- _Required action_:
Among the lines below, take the one holding "ভাণ্ডার প্রকল্প আবেদন ও স্ট্যাটাস চেক ।", the one holding "Lakshmir Bhandar Status", and all lines between them. Set them down exactly.

- _Information given_:
※
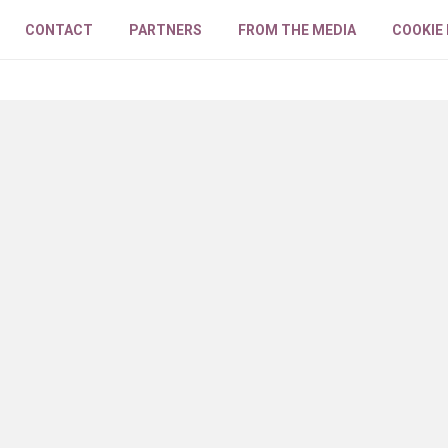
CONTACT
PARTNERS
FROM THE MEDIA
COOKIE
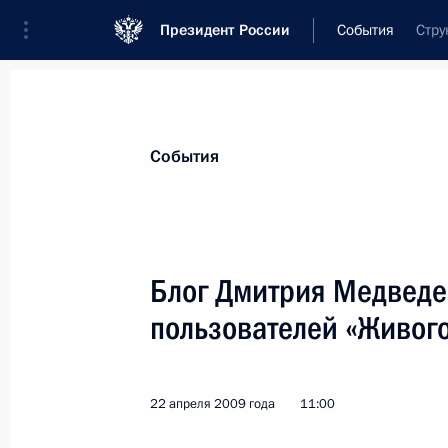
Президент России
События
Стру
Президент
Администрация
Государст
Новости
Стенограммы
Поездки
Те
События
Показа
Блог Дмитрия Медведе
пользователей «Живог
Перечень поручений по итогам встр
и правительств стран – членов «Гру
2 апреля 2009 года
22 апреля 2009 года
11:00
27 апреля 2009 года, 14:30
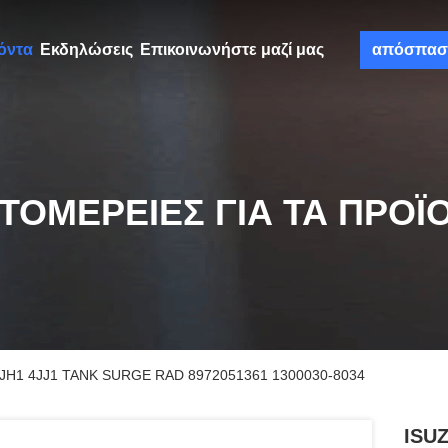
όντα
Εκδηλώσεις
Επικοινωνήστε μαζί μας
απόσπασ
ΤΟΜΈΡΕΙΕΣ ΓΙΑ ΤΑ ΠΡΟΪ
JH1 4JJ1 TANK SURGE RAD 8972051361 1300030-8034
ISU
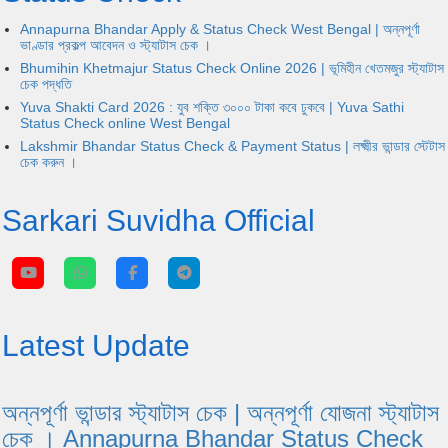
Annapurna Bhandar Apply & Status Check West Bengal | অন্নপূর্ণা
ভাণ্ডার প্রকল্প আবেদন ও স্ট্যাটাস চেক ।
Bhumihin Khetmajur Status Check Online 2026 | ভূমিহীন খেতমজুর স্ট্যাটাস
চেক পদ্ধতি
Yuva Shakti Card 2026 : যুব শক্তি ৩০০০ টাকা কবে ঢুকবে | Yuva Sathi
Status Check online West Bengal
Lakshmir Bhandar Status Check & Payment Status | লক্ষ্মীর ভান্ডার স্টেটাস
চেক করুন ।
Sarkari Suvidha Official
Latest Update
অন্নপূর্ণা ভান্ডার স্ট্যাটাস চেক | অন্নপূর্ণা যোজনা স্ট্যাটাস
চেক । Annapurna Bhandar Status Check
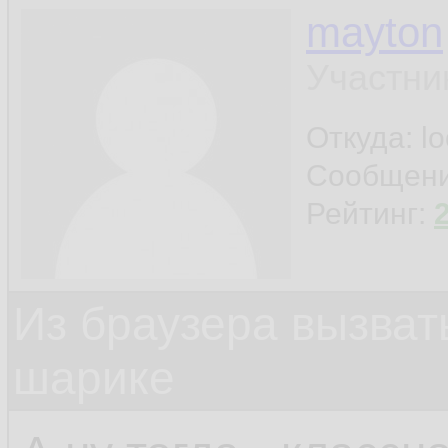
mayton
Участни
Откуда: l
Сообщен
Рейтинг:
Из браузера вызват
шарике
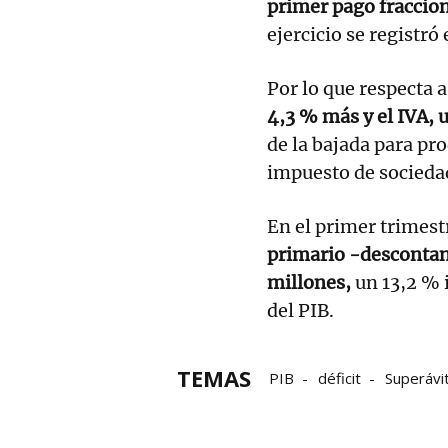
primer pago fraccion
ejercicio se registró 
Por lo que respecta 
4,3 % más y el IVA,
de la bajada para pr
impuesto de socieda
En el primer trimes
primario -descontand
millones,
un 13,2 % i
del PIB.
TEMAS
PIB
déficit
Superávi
※
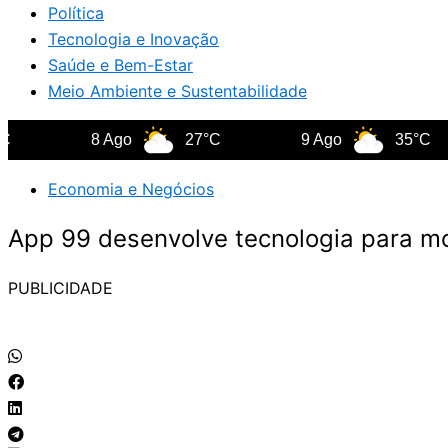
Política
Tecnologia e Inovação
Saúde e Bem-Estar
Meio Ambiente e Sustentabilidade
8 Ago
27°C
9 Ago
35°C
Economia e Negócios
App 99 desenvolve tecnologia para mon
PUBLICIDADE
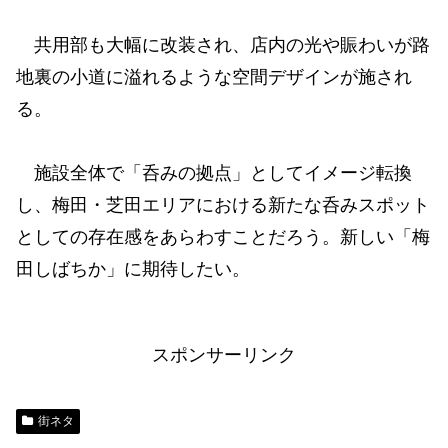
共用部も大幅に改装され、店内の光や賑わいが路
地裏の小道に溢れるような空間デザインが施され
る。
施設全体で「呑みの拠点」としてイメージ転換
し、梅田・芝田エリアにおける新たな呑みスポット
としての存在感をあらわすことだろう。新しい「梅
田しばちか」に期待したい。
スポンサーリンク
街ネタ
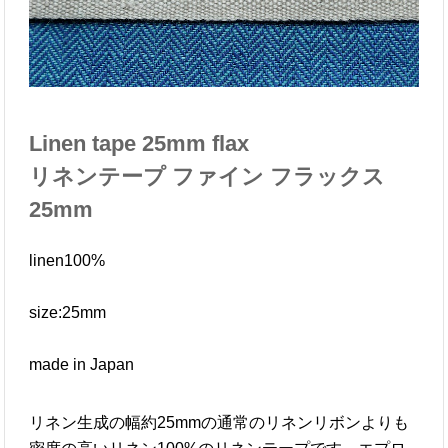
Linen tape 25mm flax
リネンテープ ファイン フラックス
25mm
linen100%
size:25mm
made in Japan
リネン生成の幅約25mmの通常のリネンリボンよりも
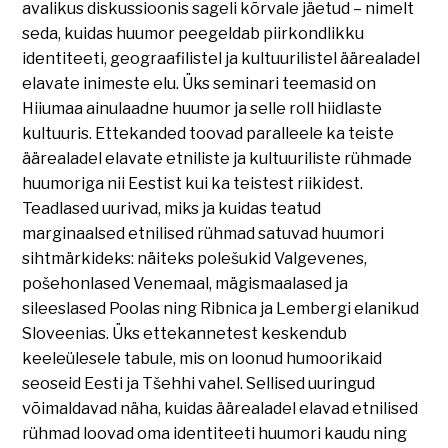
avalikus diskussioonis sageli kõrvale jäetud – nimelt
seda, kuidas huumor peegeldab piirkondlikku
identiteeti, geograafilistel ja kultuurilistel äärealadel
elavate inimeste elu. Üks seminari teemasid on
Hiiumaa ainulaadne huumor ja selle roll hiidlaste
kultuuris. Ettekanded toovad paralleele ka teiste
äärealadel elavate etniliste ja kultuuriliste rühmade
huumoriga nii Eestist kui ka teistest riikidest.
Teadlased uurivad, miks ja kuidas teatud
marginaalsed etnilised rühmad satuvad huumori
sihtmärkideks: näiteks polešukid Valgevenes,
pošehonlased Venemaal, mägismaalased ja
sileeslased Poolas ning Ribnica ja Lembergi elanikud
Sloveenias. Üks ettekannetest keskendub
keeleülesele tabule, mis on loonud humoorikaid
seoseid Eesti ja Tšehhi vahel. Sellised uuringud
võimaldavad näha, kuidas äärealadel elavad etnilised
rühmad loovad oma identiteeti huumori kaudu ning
※
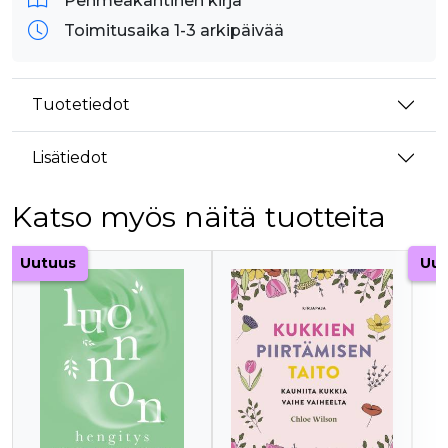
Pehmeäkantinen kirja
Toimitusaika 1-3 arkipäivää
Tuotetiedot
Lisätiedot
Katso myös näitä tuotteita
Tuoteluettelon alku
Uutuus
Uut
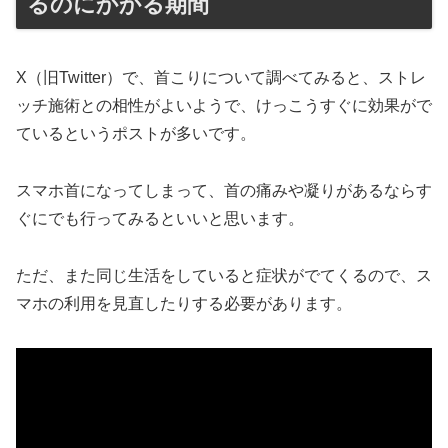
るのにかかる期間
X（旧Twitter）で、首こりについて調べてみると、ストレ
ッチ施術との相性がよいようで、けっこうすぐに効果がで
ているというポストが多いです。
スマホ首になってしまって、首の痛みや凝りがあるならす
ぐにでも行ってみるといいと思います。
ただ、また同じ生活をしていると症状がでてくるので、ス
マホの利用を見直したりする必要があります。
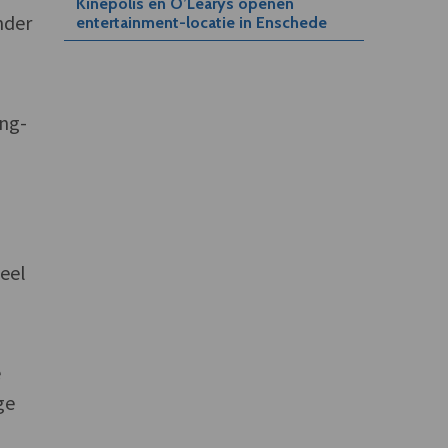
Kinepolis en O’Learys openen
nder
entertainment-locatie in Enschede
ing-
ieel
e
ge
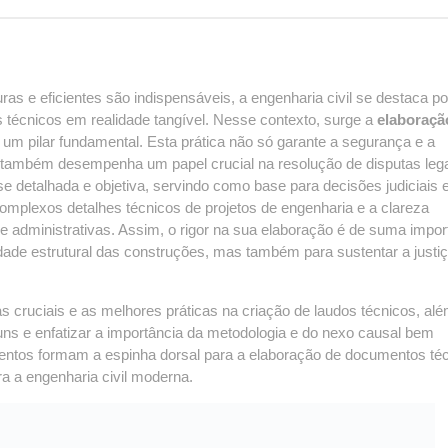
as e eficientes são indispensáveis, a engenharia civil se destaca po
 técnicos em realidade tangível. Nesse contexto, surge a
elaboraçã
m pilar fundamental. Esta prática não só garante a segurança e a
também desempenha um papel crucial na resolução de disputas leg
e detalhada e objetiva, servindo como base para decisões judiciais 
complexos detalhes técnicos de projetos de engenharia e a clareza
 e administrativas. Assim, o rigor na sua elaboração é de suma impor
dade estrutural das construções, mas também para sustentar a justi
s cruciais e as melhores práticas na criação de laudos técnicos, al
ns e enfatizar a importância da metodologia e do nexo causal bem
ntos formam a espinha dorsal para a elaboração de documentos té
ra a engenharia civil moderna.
※
- _Task result_:
ভাণ্ডার প্রকল্প আবেদন ও স্ট্যাটাস চেক ।
Bhumihin Khetmajur Status Check Online 2026 | ভূমিহীন খেতমজুর স্ট্যাটাস
চেক পদ্ধতি
Yuva Shakti Card 2026 : যুব শক্তি ৩০০০ টাকা কবে ঢুকবে | Yuva Sathi
Status Check online West Bengal
Lakshmir Bhandar Status Check & Payment Status | লক্ষ্মীর ভান্ডার স্টেটাস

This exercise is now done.